• RECORDS FOR THE TASK:

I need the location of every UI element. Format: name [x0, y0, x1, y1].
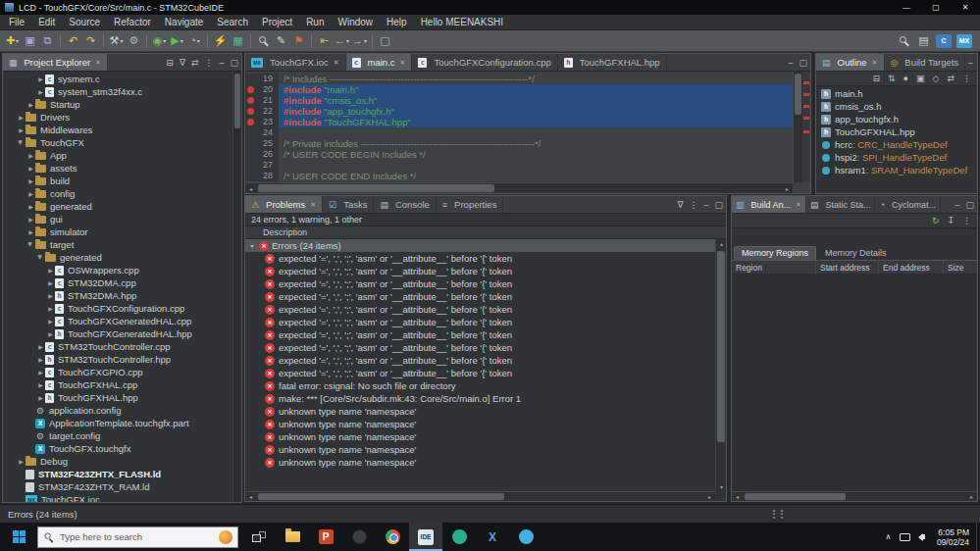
tab-properties[interactable]: ≡Properties: [437, 196, 504, 213]
forward-icon[interactable]: →▾: [351, 32, 368, 50]
tree-item-touchgfx-touchgfx[interactable]: ▶XTouchGFX.touchgfx: [3, 442, 232, 455]
code-line[interactable]: 20#include "main.h": [245, 84, 793, 95]
search-highlights-icon[interactable]: [219, 530, 232, 544]
debug-icon[interactable]: ◉▾: [151, 32, 168, 50]
collapse-all-icon[interactable]: ⊟: [869, 74, 883, 83]
problem-row[interactable]: ✕expected '=', ',', ';', 'asm' or '__att…: [245, 265, 715, 277]
expand-arrow-icon[interactable]: ▶: [26, 165, 35, 172]
editor-horizontal-scrollbar[interactable]: ◂ ▸: [245, 182, 793, 193]
code-line[interactable]: 24: [245, 127, 793, 138]
column-header-end-address[interactable]: End address: [879, 261, 944, 274]
code-line[interactable]: 27: [245, 160, 793, 171]
error-ruler-mark[interactable]: [803, 105, 809, 108]
tree-item-startup[interactable]: ▶Startup: [3, 98, 232, 111]
tab-touchgfxhal-hpp[interactable]: hTouchGFXHAL.hpp: [558, 54, 667, 71]
expand-arrow-icon[interactable]: ▶: [46, 279, 55, 286]
search-tool-icon[interactable]: [255, 32, 272, 50]
minimize-icon[interactable]: –: [952, 200, 962, 210]
tree-item-drivers[interactable]: ▶Drivers: [3, 111, 232, 124]
scrollbar-track[interactable]: [256, 492, 704, 501]
open-perspective-icon[interactable]: ▤: [915, 32, 932, 50]
expand-arrow-icon[interactable]: ▶: [26, 216, 35, 223]
outline-item-hspi2[interactable]: hspi2 : SPI_HandleTypeDef: [816, 151, 977, 164]
minimize-icon[interactable]: –: [785, 58, 796, 68]
code-line[interactable]: 19/* Includes --------------------------…: [245, 74, 793, 84]
show-desktop-button[interactable]: [976, 523, 980, 551]
statusbar-grip[interactable]: [773, 510, 783, 519]
error-ruler-mark[interactable]: [803, 93, 809, 96]
scrollbar-track[interactable]: [256, 183, 782, 193]
problem-row[interactable]: ✕expected '=', ',', ';', 'asm' or '__att…: [245, 367, 715, 379]
tree-item-touchgfxhal-cpp[interactable]: ▶cTouchGFXHAL.cpp: [3, 378, 232, 391]
cpp-perspective-icon[interactable]: C: [935, 32, 953, 50]
maximize-button[interactable]: ▢: [921, 0, 951, 15]
tree-item-applicationtemplate-touchgfx-part[interactable]: ▶XApplicationTemplate.touchgfx.part: [3, 417, 232, 429]
expand-arrow-icon[interactable]: ▶: [26, 190, 35, 197]
tab-static-sta[interactable]: ▤Static Sta...: [806, 196, 876, 213]
problems-vertical-scrollbar[interactable]: ▴ ▾: [715, 239, 726, 491]
expand-arrow-icon[interactable]: ▶: [26, 228, 35, 235]
scrollbar-track[interactable]: [743, 492, 966, 501]
problem-row[interactable]: ✕expected '=', ',', ';', 'asm' or '__att…: [245, 354, 715, 367]
tree-item-debug[interactable]: ▶Debug: [3, 455, 232, 468]
tree-item-application-config[interactable]: ▶⚙application.config: [3, 404, 232, 417]
view-menu-icon[interactable]: ⋮: [201, 58, 216, 68]
scroll-right-icon[interactable]: ▸: [704, 493, 715, 500]
undo-icon[interactable]: ↶: [65, 32, 81, 50]
task-view-icon[interactable]: [242, 523, 276, 551]
powerpoint-icon[interactable]: P: [309, 523, 342, 551]
tree-item-build[interactable]: ▶build: [3, 175, 232, 187]
teal-app-icon[interactable]: [442, 523, 476, 551]
problem-row[interactable]: ✕make: *** [Core/Src/subdir.mk:43: Core/…: [245, 392, 715, 405]
scrollbar-thumb[interactable]: [258, 493, 504, 500]
close-icon[interactable]: ✕: [310, 201, 316, 209]
outline-item-hcrc[interactable]: hcrc : CRC_HandleTypeDef: [816, 138, 977, 151]
search-icon[interactable]: [896, 32, 912, 50]
tab-build-an[interactable]: ▥Build An...✕: [732, 196, 806, 213]
network-icon[interactable]: [897, 523, 913, 551]
expand-arrow-icon[interactable]: ▶: [36, 356, 45, 363]
expand-arrow-icon[interactable]: ▶: [17, 458, 26, 465]
menu-navigate[interactable]: Navigate: [158, 15, 210, 29]
outline-item-hsram1[interactable]: hsram1 : SRAM_HandleTypeDef: [816, 164, 977, 176]
expand-arrow-icon[interactable]: ▶: [46, 318, 55, 325]
blue-app-icon[interactable]: [509, 523, 542, 551]
taskbar-clock[interactable]: 6:05 PM 09/02/24: [930, 527, 976, 547]
start-button[interactable]: [0, 523, 37, 551]
outline-item-main-h[interactable]: hmain.h: [816, 87, 977, 100]
expand-arrow-icon[interactable]: ▶: [26, 152, 35, 159]
expand-arrow-icon[interactable]: ▶: [36, 394, 45, 401]
problem-row[interactable]: ✕expected '=', ',', ';', 'asm' or '__att…: [245, 341, 715, 354]
chrome-icon[interactable]: [376, 523, 409, 551]
expand-arrow-icon[interactable]: ▶: [27, 240, 34, 249]
tab-tasks[interactable]: ☑Tasks: [323, 196, 374, 213]
outline-item-cmsis-os-h[interactable]: hcmsis_os.h: [816, 100, 977, 113]
menu-help[interactable]: Help: [380, 15, 414, 29]
expand-arrow-icon[interactable]: ▶: [37, 253, 44, 262]
code-line[interactable]: 21#include "cmsis_os.h": [245, 95, 793, 106]
expand-arrow-icon[interactable]: ▶: [36, 88, 45, 95]
menu-search[interactable]: Search: [210, 15, 255, 29]
tab-touchgfx-ioc[interactable]: MXTouchGFX.ioc✕: [245, 54, 346, 71]
tree-item-generated[interactable]: ▶generated: [3, 200, 232, 213]
tree-item-oswrappers-cpp[interactable]: ▶cOSWrappers.cpp: [3, 264, 232, 276]
menu-window[interactable]: Window: [331, 15, 380, 29]
tab-cyclomat[interactable]: ◔Cyclomat...: [875, 196, 940, 213]
tree-item-config[interactable]: ▶config: [3, 187, 232, 200]
tree-item-stm32f423zhtx-ram-ld[interactable]: ▶STM32F423ZHTX_RAM.ld: [3, 480, 232, 493]
tab-memory-regions[interactable]: Memory Regions: [734, 246, 816, 260]
close-icon[interactable]: ✕: [400, 59, 406, 67]
tree-item-target[interactable]: ▶target: [3, 238, 232, 251]
problem-row[interactable]: ✕unknown type name 'namespace': [245, 430, 715, 443]
problem-row[interactable]: ✕expected '=', ',', ';', 'asm' or '__att…: [245, 252, 715, 265]
tree-item-touchgfx[interactable]: ▶TouchGFX: [3, 136, 232, 149]
menu-run[interactable]: Run: [299, 15, 331, 29]
hide-static-icon[interactable]: ▣: [913, 74, 928, 83]
maximize-icon[interactable]: ▢: [976, 58, 977, 68]
tree-item-stm32touchcontroller-cpp[interactable]: ▶cSTM32TouchController.cpp: [3, 340, 232, 353]
tree-item-touchgfxgpio-cpp[interactable]: ▶cTouchGFXGPIO.cpp: [3, 366, 232, 378]
hide-fields-icon[interactable]: ●: [901, 74, 911, 83]
expand-arrow-icon[interactable]: ▶: [46, 330, 55, 337]
minimize-icon[interactable]: –: [965, 58, 976, 68]
scrollbar-thumb[interactable]: [258, 184, 494, 192]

• AIM OF THE TASK: For every line above with the word "ruler" in it, make a copy.

• ANSWER BELOW:
error-ruler-mark[interactable]: [803, 105, 809, 108]
error-ruler-mark[interactable]: [803, 93, 809, 96]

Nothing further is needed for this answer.